**ABOUT THIS TASK**:
Could you return all of the records exactly, minus their images?
━━ DATASET ENTRIES
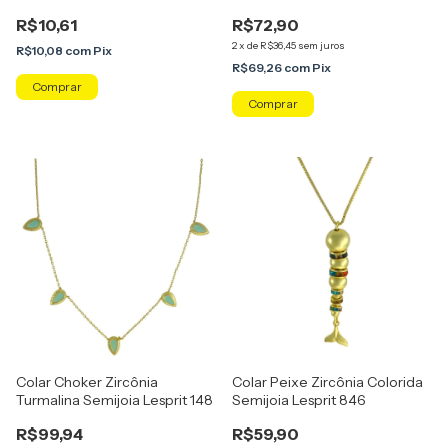
R$10,61
R$72,90
2
x
de
R$36,45
sem juros
R$10,08
com
Pix
R$69,26
com
Pix
Comprar
Colar Choker Zircônia
Colar Peixe Zircônia Colorida
Turmalina Semijoia Lesprit 148
Semijoia Lesprit 846
R$99,94
R$59,90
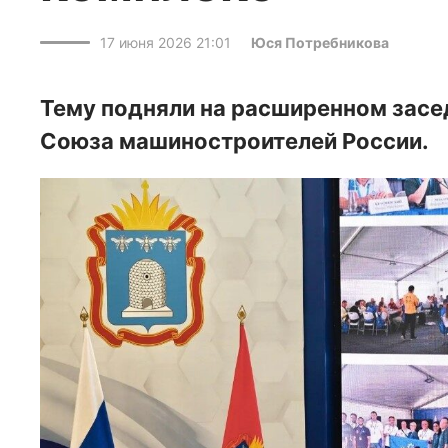
17 июня 2026 21:01
Юся Потребникова
Тему подняли на расширенном засе
Союза машиностроителей России.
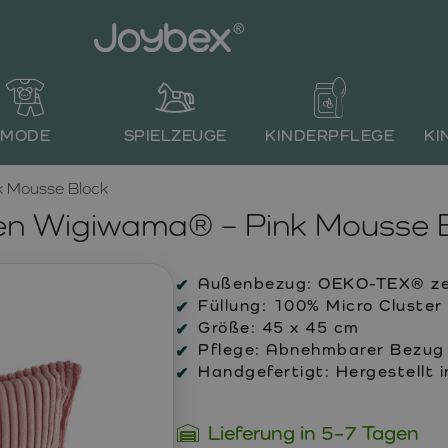
MODE
SPIELZEUGE
KINDERPFLEGE
KI
k Mousse Block
en Wigiwama® – Pink Mousse 
Außenbezug:
OEKO-TEX® zert
Füllung:
100% Micro Cluster 
Größe:
45 x 45 cm
Pflege:
Abnehmbarer Bezug m
Handgefertigt:
Hergestellt i
Lieferung in 5–7 Tagen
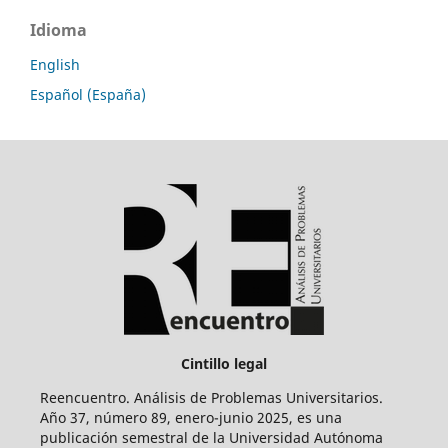
Idioma
English
Español (España)
Cintillo legal
Reencuentro. Análisis de Problemas Universitarios.
Año 37, número 89, enero-junio 2025, es una
publicación semestral de la Universidad Autónoma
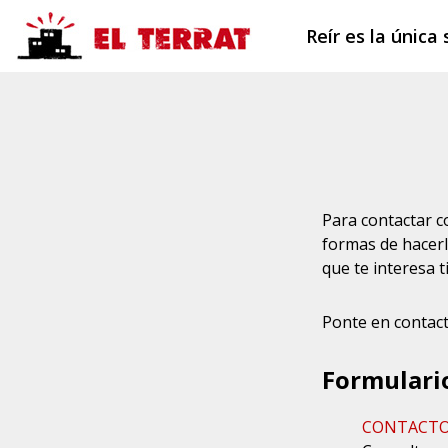
Reír es la única 
Para contactar c
formas de hacerl
que te interesa t
Ponte en contact
Formulari
CONTACTO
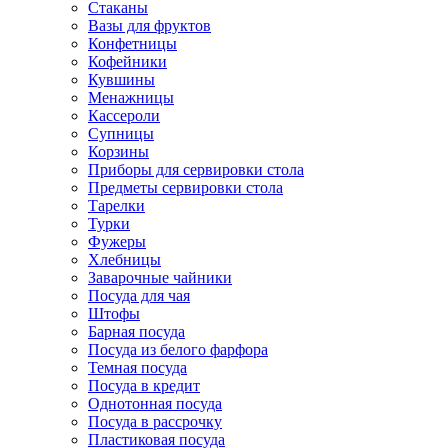
Стаканы
Вазы для фруктов
Конфетницы
Кофейники
Кувшины
Менажницы
Кассероли
Супницы
Корзины
Приборы для сервировки стола
Предметы сервировки стола
Тарелки
Турки
Фужеры
Хлебницы
Заварочные чайники
Посуда для чая
Штофы
Барная посуда
Посуда из белого фарфора
Темная посуда
Посуда в кредит
Однотонная посуда
Посуда в рассрочку
Пластиковая посуда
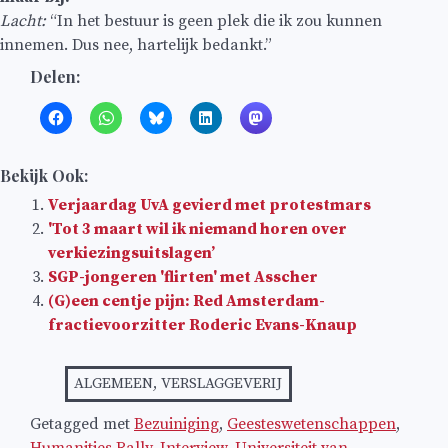
Lacht:
“In het bestuur is geen plek die ik zou kunnen
innemen. Dus nee, hartelijk bedankt.”
Delen:
Bekijk Ook:
Verjaardag UvA gevierd met protestmars
'Tot 3 maart wil ik niemand horen over
verkiezingsuitslagen’
SGP-jongeren 'flirten' met Asscher
(G)een centje pijn: Red Amsterdam-
fractievoorzitter Roderic Evans-Knaup
ALGEMEEN
,
VERSLAGGEVERIJ
Getagged met
Bezuiniging
,
Geesteswetenschappen
,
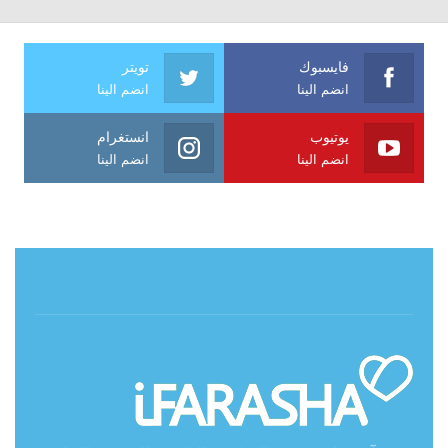
فايسبوك
تويتر
انضم الينا
انضم الينا
يوتيوب
انستغرام
انضم الينا
انضم الينا
حول آي فراشة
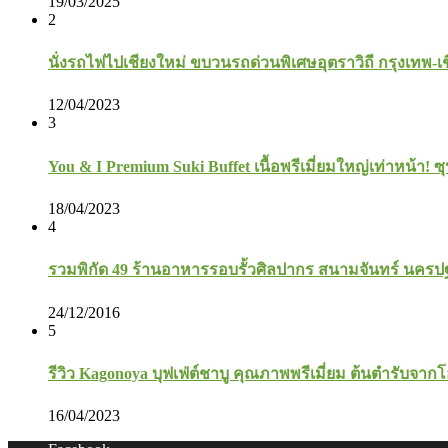
19/03/2025
2
นั่งรถไฟไปเชียงใหม่ ขบวนรถด่วนพิเศษอุตราวิถี กรุงเทพ-เ
12/04/2023
3
You & I Premium Suki Buffet เนื้อพรีเมี่ยมใหญ่เท่าหน้า! ซุ
18/04/2023
4
รวมพิกัด 49 ร้านอาหารรอบรั้วศิลปากร สนามจันทร์ นคร
24/12/2016
5
รีวิว Kagonoya บุฟเฟ่ต์ชาบู คุณภาพพรีเมี่ยม ต้นตำรับจาก
16/04/2023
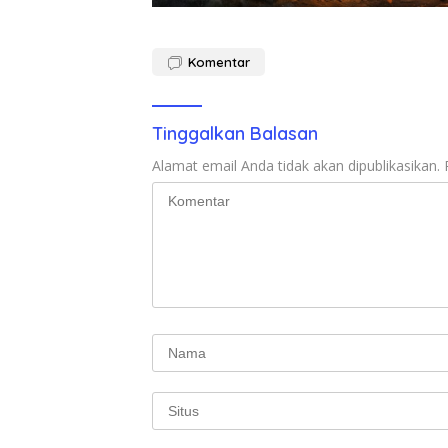
Komentar
Tinggalkan Balasan
Alamat email Anda tidak akan dipublikasikan.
━━━━
**WRITTEN SOLUTION**:
R$10,61
R$72,90
2
x
de
R$36,45
sem juros
R$10,08
com
Pix
R$69,26
com
Pix
Comprar
Colar Choker Zircônia
Colar Peixe Zircônia Colorida
Turmalina Semijoia Lesprit 148
Semijoia Lesprit 846
R$99,94
R$59,90
17 июня 2026 21:01
Юся Потребникова
Тему подняли на расширенном засе
Союза машиностроителей России.
MODE
SPIELZEUGE
KINDERPFLEGE
KI
k Mousse Block
en Wigiwama® – Pink Mousse 
Außenbezug:
OEKO-TEX® zert
Füllung:
100% Micro Cluster 
Größe:
45 x 45 cm
Pflege:
Abnehmbarer Bezug m
Handgefertigt:
Hergestellt i
Lieferung in 5–7 Tagen
Idioma
English
Español (España)
Cintillo legal
Reencuentro. Análisis de Problemas Universitarios.
Año 37, número 89, enero-junio 2025, es una
publicación semestral de la Universidad Autónoma
Reír es la única 
Para contactar c
formas de hacerl
que te interesa t
Ponte en contact
Formulari
CONTACTO
Стаканы
Вазы для фруктов
Конфетницы
Кофейники
Кувшины
Менажницы
Кассероли
Супницы
Корзины
Приборы для сервировки стола
Предметы сервировки стола
Тарелки
Турки
Фужеры
Хлебницы
Заварочные чайники
Посуда для чая
Штофы
Барная посуда
Посуда из белого фарфора
Темная посуда
Посуда в кредит
Однотонная посуда
Посуда в рассрочку
Пластиковая посуда
Lacht:
“In het bestuur is geen plek die ik zou kunnen
innemen. Dus nee, hartelijk bedankt.”
Delen:
Bekijk Ook:
Verjaardag UvA gevierd met protestmars
'Tot 3 maart wil ik niemand horen over
verkiezingsuitslagen’
SGP-jongeren 'flirten' met Asscher
(G)een centje pijn: Red Amsterdam-
fractievoorzitter Roderic Evans-Knaup
ALGEMEEN
,
VERSLAGGEVERIJ
Getagged met
Bezuiniging
,
Geesteswetenschappen
,
فايسبوك
تويتر
انضم الينا
انضم الينا
يوتيوب
انستغرام
انضم الينا
انضم الينا
حول آي فراشة
19/03/2025
2
นั่งรถไฟไปเชียงใหม่ ขบวนรถด่วนพิเศษอุตราวิถี กรุงเทพ-เ
12/04/2023
3
You & I Premium Suki Buffet เนื้อพรีเมี่ยมใหญ่เท่าหน้า! ซุ
18/04/2023
4
รวมพิกัด 49 ร้านอาหารรอบรั้วศิลปากร สนามจันทร์ นคร
24/12/2016
5
รีวิว Kagonoya บุฟเฟ่ต์ชาบู คุณภาพพรีเมี่ยม ต้นตำรับจาก
16/04/2023
Komentar
Tinggalkan Balasan
Alamat email Anda tidak akan dipublikasikan.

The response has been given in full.